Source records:
= = =
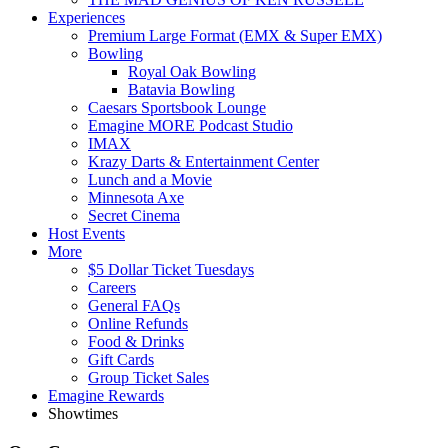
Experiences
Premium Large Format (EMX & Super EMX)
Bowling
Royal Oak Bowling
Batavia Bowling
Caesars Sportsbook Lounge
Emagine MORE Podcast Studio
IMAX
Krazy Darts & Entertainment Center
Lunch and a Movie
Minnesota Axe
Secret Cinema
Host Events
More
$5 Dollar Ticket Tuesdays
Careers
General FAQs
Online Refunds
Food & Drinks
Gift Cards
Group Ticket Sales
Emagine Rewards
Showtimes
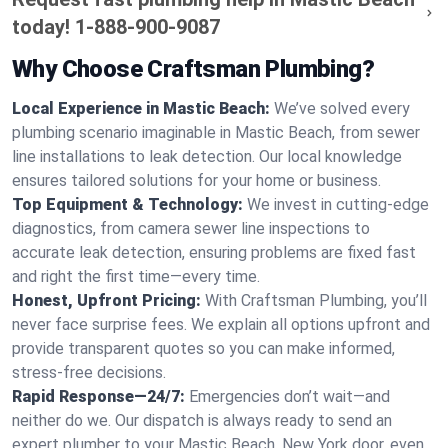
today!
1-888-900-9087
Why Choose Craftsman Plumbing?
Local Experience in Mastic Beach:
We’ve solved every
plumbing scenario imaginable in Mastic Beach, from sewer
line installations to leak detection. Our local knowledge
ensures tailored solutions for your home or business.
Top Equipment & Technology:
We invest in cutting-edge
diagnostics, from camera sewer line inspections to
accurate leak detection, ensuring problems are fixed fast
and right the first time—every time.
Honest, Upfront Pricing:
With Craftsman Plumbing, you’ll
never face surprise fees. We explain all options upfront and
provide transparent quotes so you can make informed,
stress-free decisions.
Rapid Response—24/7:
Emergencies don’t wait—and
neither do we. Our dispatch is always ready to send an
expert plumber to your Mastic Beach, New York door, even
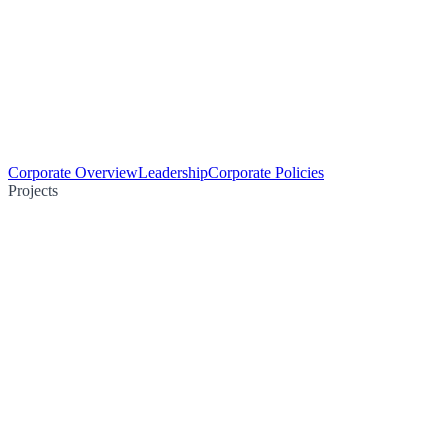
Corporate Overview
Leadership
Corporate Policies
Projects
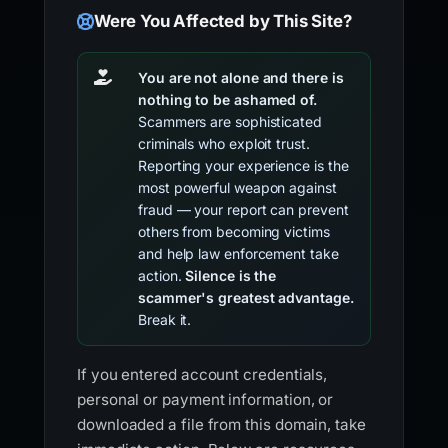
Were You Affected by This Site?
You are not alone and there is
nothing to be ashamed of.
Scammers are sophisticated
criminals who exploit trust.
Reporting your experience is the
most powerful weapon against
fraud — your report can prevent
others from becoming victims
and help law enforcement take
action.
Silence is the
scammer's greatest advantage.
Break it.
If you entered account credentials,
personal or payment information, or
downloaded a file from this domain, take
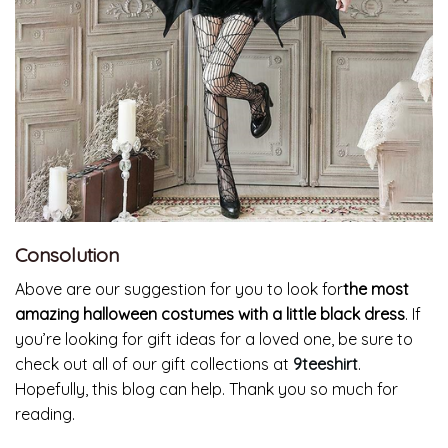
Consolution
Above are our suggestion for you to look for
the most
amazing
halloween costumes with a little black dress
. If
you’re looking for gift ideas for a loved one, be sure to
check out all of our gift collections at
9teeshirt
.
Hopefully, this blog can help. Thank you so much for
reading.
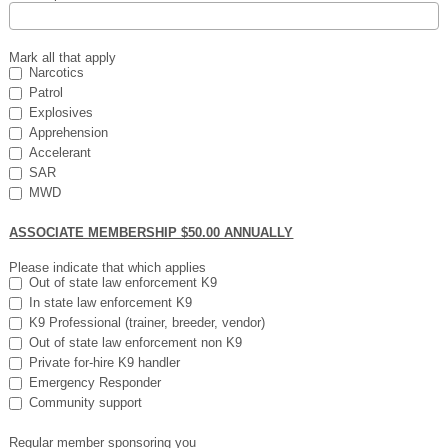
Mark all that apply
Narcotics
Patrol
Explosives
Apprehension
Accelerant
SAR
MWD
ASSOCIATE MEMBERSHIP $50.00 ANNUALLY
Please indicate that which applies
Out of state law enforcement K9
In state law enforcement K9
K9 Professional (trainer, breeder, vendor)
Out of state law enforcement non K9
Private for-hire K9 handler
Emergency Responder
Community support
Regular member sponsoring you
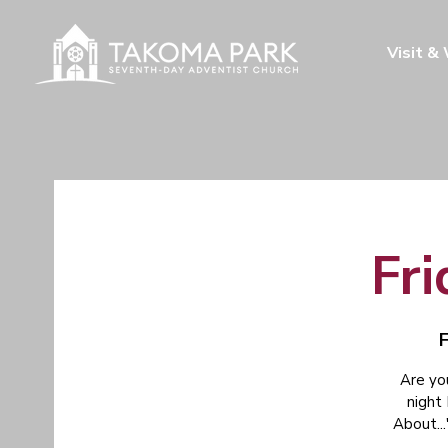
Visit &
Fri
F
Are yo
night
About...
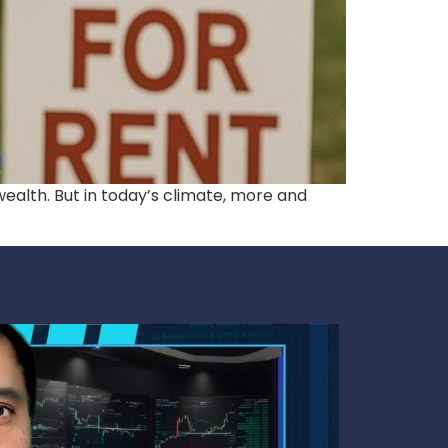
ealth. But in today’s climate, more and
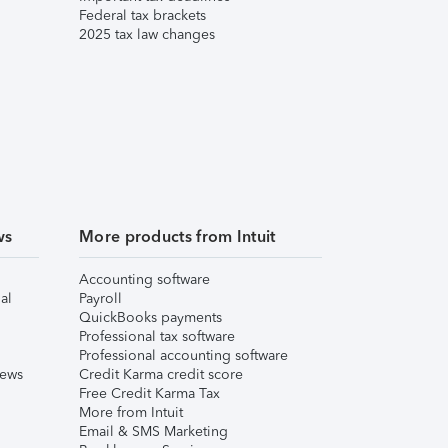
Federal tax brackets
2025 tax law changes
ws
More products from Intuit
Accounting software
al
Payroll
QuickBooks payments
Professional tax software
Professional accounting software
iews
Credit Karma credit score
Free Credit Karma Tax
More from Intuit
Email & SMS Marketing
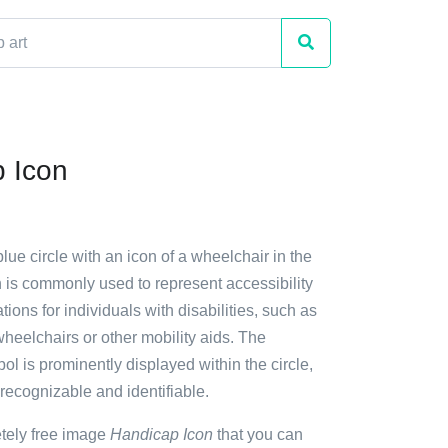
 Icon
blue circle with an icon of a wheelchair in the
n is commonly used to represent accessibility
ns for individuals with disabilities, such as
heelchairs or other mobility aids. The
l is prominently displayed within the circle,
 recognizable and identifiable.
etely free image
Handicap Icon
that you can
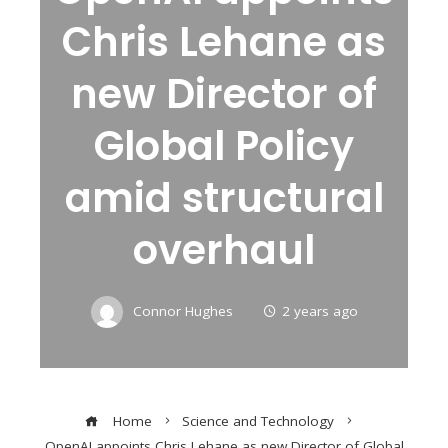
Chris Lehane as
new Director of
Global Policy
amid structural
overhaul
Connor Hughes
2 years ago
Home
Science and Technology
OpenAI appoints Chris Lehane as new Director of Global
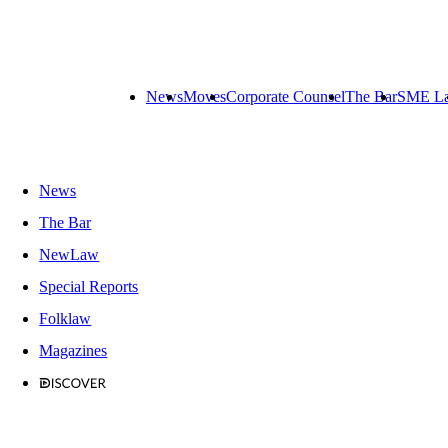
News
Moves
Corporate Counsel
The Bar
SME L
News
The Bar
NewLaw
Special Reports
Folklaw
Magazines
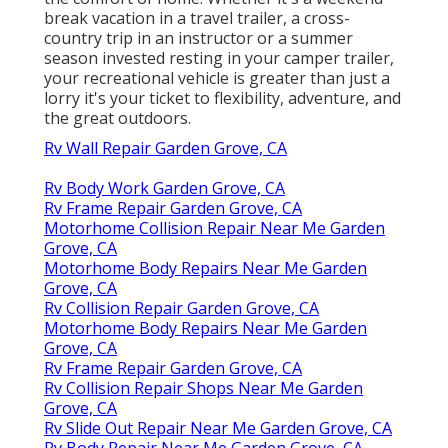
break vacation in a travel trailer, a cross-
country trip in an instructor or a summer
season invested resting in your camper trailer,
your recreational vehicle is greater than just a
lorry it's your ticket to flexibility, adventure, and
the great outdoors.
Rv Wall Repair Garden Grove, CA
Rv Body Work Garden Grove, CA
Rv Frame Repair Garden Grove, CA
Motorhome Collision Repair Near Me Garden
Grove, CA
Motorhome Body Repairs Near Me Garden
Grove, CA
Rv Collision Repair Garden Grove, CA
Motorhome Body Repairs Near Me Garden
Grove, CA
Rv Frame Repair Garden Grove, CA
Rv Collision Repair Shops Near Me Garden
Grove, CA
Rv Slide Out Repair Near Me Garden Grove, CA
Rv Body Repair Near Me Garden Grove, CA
= = =
→ **Work to complete**
Restate the lines above from the one containing "diagnostics, from camera" through the one containing "QuickBooks payments", inclusive, exactly and without pictures.

→ **Your solution**
diagnostics, from camera sewer line inspections to
accurate leak detection, ensuring problems are fixed fast
and right the first time—every time.
Honest, Upfront Pricing:
With Craftsman Plumbing, you’ll
never face surprise fees. We explain all options upfront and
provide transparent quotes so you can make informed,
stress-free decisions.
Rapid Response—24/7:
Emergencies don’t wait—and
neither do we. Our dispatch is always ready to send an
expert plumber to your Mastic Beach, New York door, even
Corporate Overview
Leadership
Corporate Policies
Projects
Were You Affected by This Site?
You are not alone and there is
nothing to be ashamed of.
Scammers are sophisticated
criminals who exploit trust.
Reporting your experience is the
most powerful weapon against
fraud — your report can prevent
others from becoming victims
and help law enforcement take
action.
Silence is the
scammer's greatest advantage.
Break it.
If you entered account credentials,
personal or payment information, or
downloaded a file from this domain, take
Consolution
Above are our suggestion for you to look for
the most
amazing
halloween costumes with a little black dress
. If
you’re looking for gift ideas for a loved one, be sure to
check out all of our gift collections at
9teeshirt
.
Hopefully, this blog can help. Thank you so much for
reading.
Mark all that apply
Narcotics
Patrol
Explosives
Apprehension
Accelerant
SAR
MWD
ASSOCIATE MEMBERSHIP $50.00 ANNUALLY
Please indicate that which applies
Out of state law enforcement K9
In state law enforcement K9
K9 Professional (trainer, breeder, vendor)
Out of state law enforcement non K9
Private for-hire K9 handler
Emergency Responder
Community support
Regular member sponsoring you
Visit &
Fri
F
Are yo
night
About...
ealth. But in today’s climate, more and
Federal tax brackets
2025 tax law changes
ws
More products from Intuit
Accounting software
al
Payroll
QuickBooks payments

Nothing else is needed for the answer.